Kıdem tazminatı ve diğer işçilik alacaklarından farklı olarak ikale sözleşmesi yönünden ihbar tazminatına ilişkin çeşitli tartışmalar bulunmaktadır. Nitekim ihbar tazminatı usulsüz yapılan bir feshin yaptırımıdır. İş sözleşmesinin bildirimli fesih dışında bir nedenle sona ermesi durumunda ihbar tazminatı yaptırımı bulunmamaktadır. Yargıtay 9. Hukuk Dairesi’nin 21.02.1994 tarihli ve E. 1994/2473, K. 1994/2638 sayılı kararında bu husus:
“… Dosyadaki bilgi ve belgelerle, toplanan delillere göre; davalı işçi, iş aktini haklı nedenle sona erdirdiğini kanıtlayamamıştır. Ancak, yönetimde meydana gelen değişiklik üzerine davalı işçi, önceden bir tarih belirlemek suretiyle işten ayrılmak istediğini işverene bildirmiş ve işveren de bunu uygun bulmak suretiyle kabul etmiştir. Hizmet sözleşmesi, tarafların anlaşmaları ile bildirim önelinin geçmesi beklenmeksizin her zaman sona erdirilebilir. Hizmet sözleşmesini sona erdiren anlaşma açık olabileceği gibi zımni de olabilir. Somut olayda, toplanan deliller ve dinlenen tanık ifadeleri ile davalının işverene verdiği ve işverence de kabul edilen dilekçe ve olayların akışı birlikte değerlendirildiğinde, hizmet sözleşmesinin tarafların karşılıklı rıza ile sona erdiğinin kabulü gerekir. Böyle olunca da İş Kanununun 13. maddesi hükmünün uygulanmasına imkan yoktur. Bu maddi ve hukuki olgular karşısında, davanın reddine karar vermek gerekirken, kabulü isabetsiz olup, bozmayı gerektirmiştir…”

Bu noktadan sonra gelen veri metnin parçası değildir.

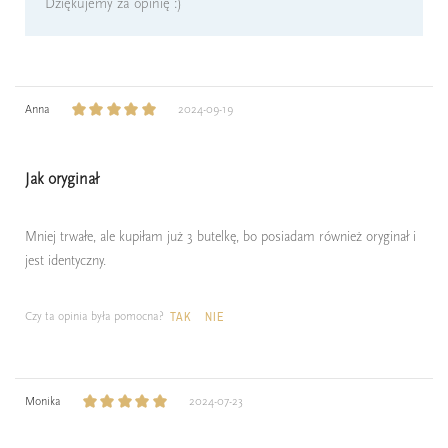
Dziękujemy za opinię :)
Anna
2024-09-19
Jak oryginał
Mniej trwałe, ale kupiłam już 3 butelkę, bo posiadam również oryginał i
jest identyczny.
Czy ta opinia była pomocna?
TAK
NIE
Monika
2024-07-23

şeklinde belirtilmiştir. Ne var ki uygulamada tarafların ikale sözleşmesinde ile ihbar tazminatı ödenmesine yönelik hükümlere yer verdiği görülmektedir. Bu durumda söz konusu tutar ikale kapsamında ödenecek makul yarar kapsamında değerlendirilebilir.
Sonuç
İkale sözleşmesi yapılmasıyla birlikte taraflar arasındaki iş sözleşmesi başka bir işleme gerek kalmadan sona erecektir. İkale sözleşmesi bir fesih olmadığı için ikale sözleşmesi imzalanmasıyla doğumu feshe bağlı haklar da doğmamaktadır. İkale sözleşmesinin geçerliliği için herhangi bir şekil şartı bulunmamakla birlikte ispat bakımından ikale sözleşmesinin açık ve yazılı olarak yapılması önem arz eder. İkale sözleşmesi ile işçinin haklarından mahrum kalacağı ve bu nedenle sözleşmede dengenin sağlanmış olup olmadığının tespiti adına aranan unsur “makul yarar”dır. Makul yarar somut olayın özellikleri ile ikale sözleşmesi teklifinin kimden geldiğine göre belirlenmektedir. Dolayısıyla makul yarar kimi durumlarda sadece kıdem ve ihbar tazminatlarının karşılığı kabul edilirken kimi durumlarda bu ödemelere ilave olarak ek menfaati de barındırması gerekir. Bu nedenlerle makul yararın değerlendirilmesi noktasında özellikle somut olayın özellikleri dikkate alınarak değerlendirme yapılması daha uygun olacaktır.
Tüm bu açıklamalar neticesinde işçi ve işveren arasında ortak bir irade mevcutsa hem işverenin hem de işçinin menfaatleri gözetilerek iş sözleşmenin ikale sözleşmesiyle sona erdirilmesi faydalı olacaktır. İşverenin sözleşmeyi feshetmekte bir nedeninin bulunması halinde, dava yükünden kurtulmak için işçiyle anlaşma yoluna gitmesi ve işçinin de ek menfaat sağlaması noktasında iki taraf için de olumlu sonuçlar sağlanacaktır.